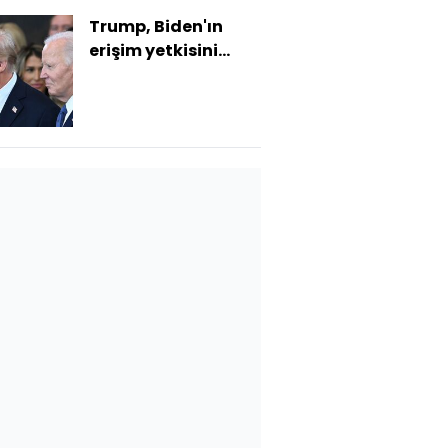
Trump, Biden'ın
erişim yetkisini
iptal etti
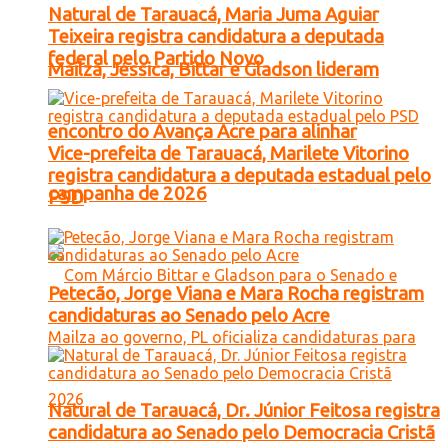
Natural de Tarauacá, Maria Juma Aguiar
Teixeira registra candidatura a deputada
federal pelo Partido Novo
Mailza, Jéssica, Bittar e Gladson lideram
encontro do Avança Acre para alinhar
Vice-prefeita de Tarauacá, Marilete Vitorino
registra candidatura a deputada estadual pelo
campanha de 2026
PSD
Petecão, Jorge Viana e Mara Rocha registram
candidaturas ao Senado pelo Acre
Natural de Tarauacá, Dr. Júnior Feitosa registra
candidatura ao Senado pelo Democracia Cristã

AIM OF THE TASK = The answer should be the complete listing, set down exactly, without pictures.

ANSWER SPACE =
Trump, Biden'ın
erişim yetkisini
iptal etti
Natural de Tarauacá, Maria Juma Aguiar
Teixeira registra candidatura a deputada
federal pelo Partido Novo
Mailza, Jéssica, Bittar e Gladson lideram
encontro do Avança Acre para alinhar
Vice-prefeita de Tarauacá, Marilete Vitorino
registra candidatura a deputada estadual pelo
campanha de 2026
PSD
Petecão, Jorge Viana e Mara Rocha registram
candidaturas ao Senado pelo Acre
Natural de Tarauacá, Dr. Júnior Feitosa registra
candidatura ao Senado pelo Democracia Cristã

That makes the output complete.